** INSTRUCTIONS FOR THE TASK **
Restate all of the records below exactly. Do not carry over any image.

** INPUT DATA **
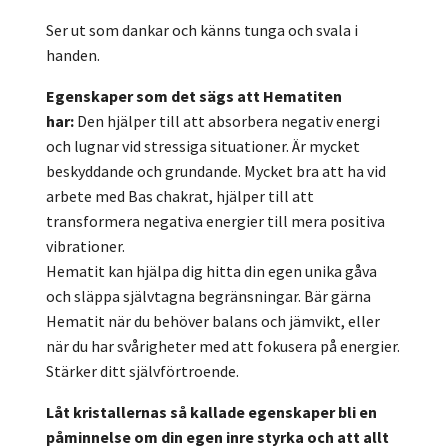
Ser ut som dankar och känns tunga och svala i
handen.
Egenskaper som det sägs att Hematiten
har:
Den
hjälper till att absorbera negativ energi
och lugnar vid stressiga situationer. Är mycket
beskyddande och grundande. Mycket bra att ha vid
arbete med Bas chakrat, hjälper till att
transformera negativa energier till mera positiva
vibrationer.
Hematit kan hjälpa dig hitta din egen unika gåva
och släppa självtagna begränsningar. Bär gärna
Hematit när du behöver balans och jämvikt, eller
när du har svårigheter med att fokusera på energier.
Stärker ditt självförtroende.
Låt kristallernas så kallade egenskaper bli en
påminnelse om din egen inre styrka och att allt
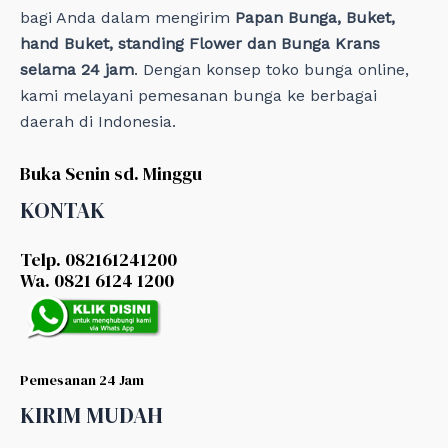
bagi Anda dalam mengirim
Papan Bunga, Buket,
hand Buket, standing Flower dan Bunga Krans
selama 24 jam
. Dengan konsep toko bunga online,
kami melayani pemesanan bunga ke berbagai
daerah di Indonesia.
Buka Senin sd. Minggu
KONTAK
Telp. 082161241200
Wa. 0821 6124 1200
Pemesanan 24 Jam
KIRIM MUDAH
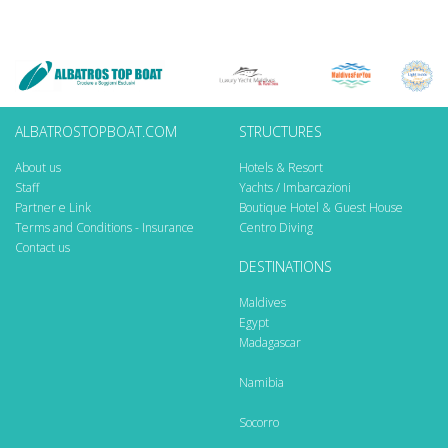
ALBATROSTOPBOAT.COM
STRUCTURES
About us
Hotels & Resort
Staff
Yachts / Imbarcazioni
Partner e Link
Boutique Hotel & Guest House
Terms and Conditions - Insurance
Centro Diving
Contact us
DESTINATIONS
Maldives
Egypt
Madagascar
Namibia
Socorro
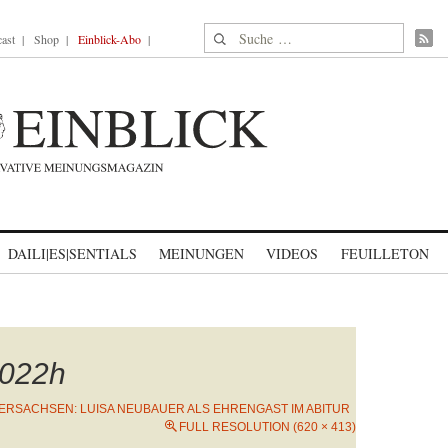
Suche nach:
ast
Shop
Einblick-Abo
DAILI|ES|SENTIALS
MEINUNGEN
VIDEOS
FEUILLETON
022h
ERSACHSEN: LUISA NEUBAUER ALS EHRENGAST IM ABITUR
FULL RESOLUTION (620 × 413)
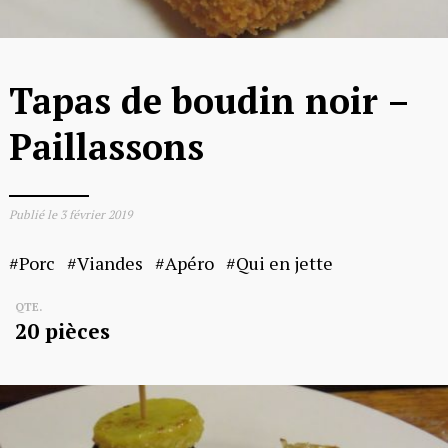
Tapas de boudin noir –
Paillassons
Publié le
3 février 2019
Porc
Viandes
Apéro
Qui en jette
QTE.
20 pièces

** SOLUTION TO THIS EXERCISE **
Ser ut som dankar och känns tunga och svala i
handen.
Egenskaper som det sägs att Hematiten
har:
Den
hjälper till att absorbera negativ energi
och lugnar vid stressiga situationer. Är mycket
beskyddande och grundande. Mycket bra att ha vid
arbete med Bas chakrat, hjälper till att
transformera negativa energier till mera positiva
vibrationer.
Hematit kan hjälpa dig hitta din egen unika gåva
och släppa självtagna begränsningar. Bär gärna
Hematit när du behöver balans och jämvikt, eller
när du har svårigheter med att fokusera på energier.
Stärker ditt självförtroende.
Låt kristallernas så kallade egenskaper bli en
påminnelse om din egen inre styrka och att allt
bagi Anda dalam mengirim
Papan Bunga, Buket,
hand Buket, standing Flower dan Bunga Krans
selama 24 jam
. Dengan konsep toko bunga online,
kami melayani pemesanan bunga ke berbagai
daerah di Indonesia.
Buka Senin sd. Minggu
KONTAK
Telp. 082161241200
Wa. 0821 6124 1200
Pemesanan 24 Jam
KIRIM MUDAH
ALBATROSTOPBOAT.COM
STRUCTURES
About us
Hotels & Resort
Staff
Yachts / Imbarcazioni
Partner e Link
Boutique Hotel & Guest House
Terms and Conditions - Insurance
Centro Diving
Contact us
DESTINATIONS
Maldives
Egypt
Madagascar
Namibia
Socorro
Suche nach:
ast
Shop
Einblick-Abo
DAILI|ES|SENTIALS
MEINUNGEN
VIDEOS
FEUILLETON
022h
ERSACHSEN: LUISA NEUBAUER ALS EHRENGAST IM ABITUR
FULL RESOLUTION (620 × 413)
Tapas de boudin noir –
Paillassons
Publié le
3 février 2019
Porc
Viandes
Apéro
Qui en jette
QTE.
20 pièces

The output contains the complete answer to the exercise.